​Loi 99: les droits du peuple québécois confirmés

Dans une décision signée par le juge Robert Mainville, la Cour d’appel, à l’unanimité des trois juges, a confirmé la semaine dernière que laLoi sur l’exercice des droits fondamentaux et des prérogatives du peuple québécois et de l’État du Québec (loi 99) était valide sur plan constitutionnel, confirmant un jugement de la Cour supérieure.

Entamée il y a 20 ans, la contestation de cette loi, adoptée sous le gouvernement de Lucien Bouchard pour contrer la Loi sur la clarté du gouvernement fédéral, était menée par Keith Henderson, l’ex-chef du Parti égalité, une formation politique vouée à la défense de la minorité anglaise. À titre de mis en cause, le procureur général du Canada a plaidé que la loi 99 était inconstitutionnelle parce qu’elle était le fondement juridique d’une éventuelle déclaration de sécession unilatérale et qu’il fallait donc la soumettre à une réécriture pour l’atténuer notamment en affirmant que le Québec est une province du Canada. C’est là une évidence que la loi 99 ne nie pas, bien qu’elle utilise l’appellation État du Québec. Mais le Québec « n’est pas une province comme les autres », rappelle le juge Mainville au Procureur général du Canada. « Il s’agit d’un fait sociologique et politique incontestable. »

Comme l’a fait la juge Claude Dallaire de la Cour supérieure, la Cour d’appel s’est essentiellement appliquée à examiner la loi 99, ainsi que les prétentions de Keith Henderson, à la lumière du Renvoi sur la sécession de la Cour suprême de 1998. Certes, en droit canadien, le gouvernement du Québec ne peut procéder à une déclaration unilatérale d’indépendance, mais en revanche, pour résumer, le gouvernement fédéral et les autres provinces ne peuvent refuser de négocier la sécession du Québec s’il s’agit de la volonté claire exprimée par les Québécois dans un référendum. La loi 99 ne contrevient pas au cadre défini par le Renvoi, bien que l’article 13 de la loi fasse sourciller le juge Mainville. Cet article stipule qu’« aucun autre Parlement ou gouvernement ne peut réduire les pouvoirs, l’autorité, la souveraineté et la légitimité de l’Assemblée nationale ni contraindre la volonté démocratique du peuple québécois à disposer lui-même de son avenir ». La loi 99 n’est pas inconstitutionnelle dans la mesure où on ne l’invoque pas pour dépasser les bornes fixées par le Renvoi. « Il y a lieu pour la Cour d’être prudente », écrit le juge Mainville, qui ne va toutefois pas jusqu’à contredire le juge Dussault de la même Cour, comme le lui demandait Ottawa. En 2006, ce juge a affirmé que le Parlement du Québec pourrait procéder à une telle déclaration unilatérale d’indépendance en cas d’impasse.
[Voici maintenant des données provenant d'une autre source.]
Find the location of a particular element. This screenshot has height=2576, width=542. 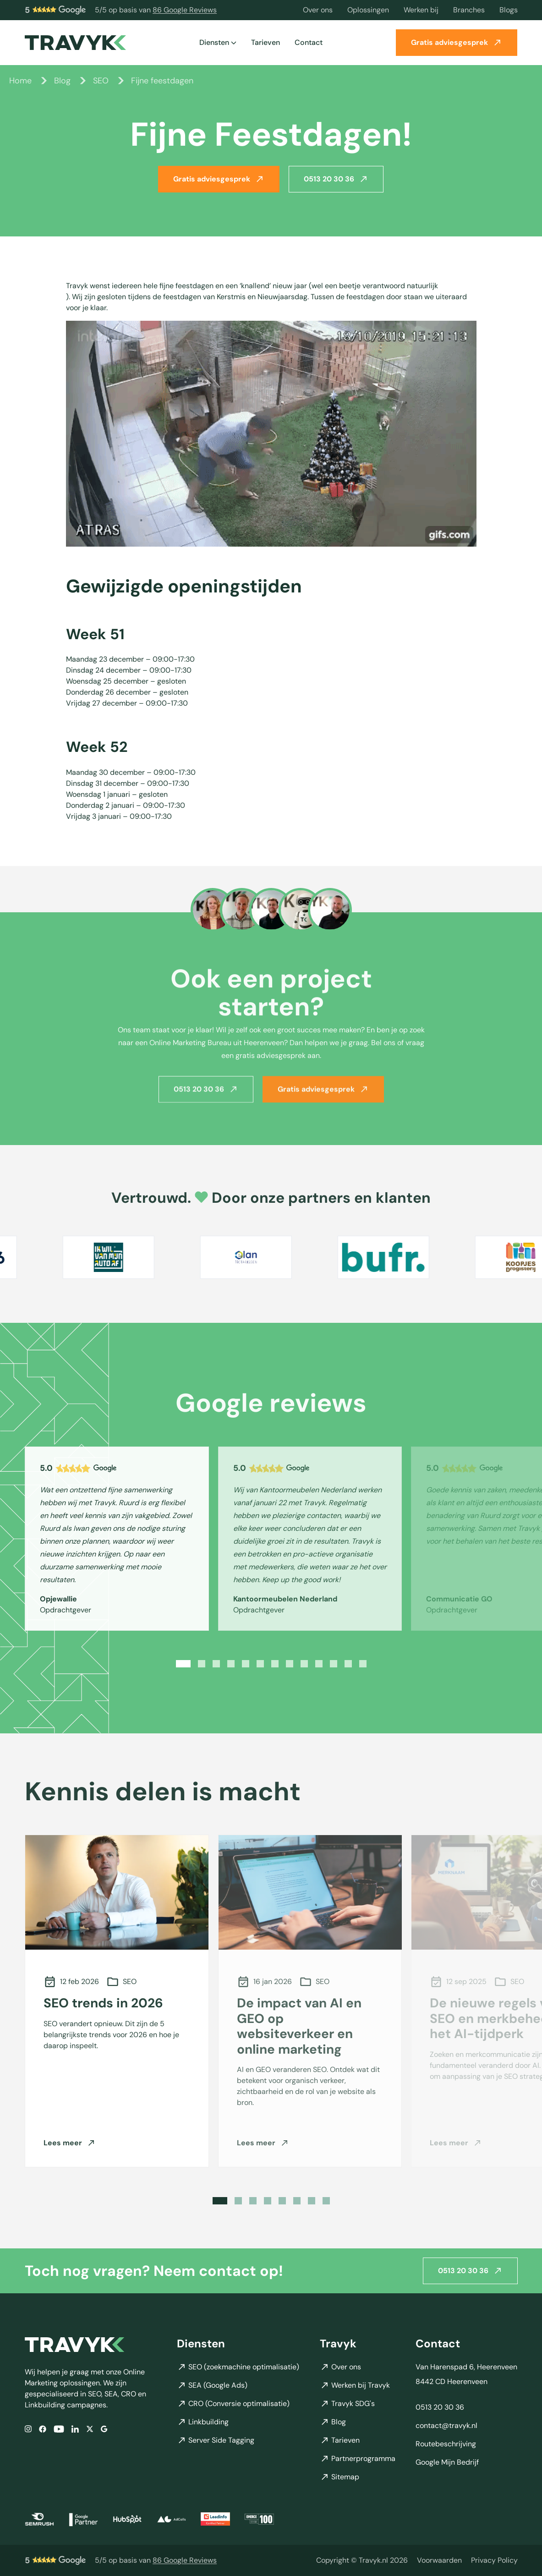 [YouTube] is located at coordinates (59, 2429).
Keith Henderson voulait qu’on définisse le peuple québécois comme un simple groupe ethnique dont l’affirmation politique brime les droits des minorités. À l’instar de la Cour suprême en 1998, la Cour d’appel n’avait pas à trancher cette question sur le plan juridique, mais le juge Mainville signale tout de même que l’argument de l’appelant est fondé sur « une conception largement dépassée de l’ordre constitutionnel canadien moderne » et qu’il s’agit d’un « faux débat, qui cherche à nier le concept de “peuple” au sens civique », débat dans lequel le magistrat ne voulait pas se laisser entraîner.

Keith Henderson a indiqué qu’il ne demanderait pas d’en appeler du jugement à la Cour suprême ; le procureur général du Canada non plus.

Maintenant validée et incontestable, la loi 99, qui codifie des éléments de la constitution du Québec, en fait partie intégrante. Or la loi québécoise entre en conflit avec la Loi fédérale sur la clarté, dont la constitutionnalité est douteuse. Défendue par Stéphane Dion, cette loi, qui a dénaturé le Renvoi de la Cour suprême, devrait être invalidée.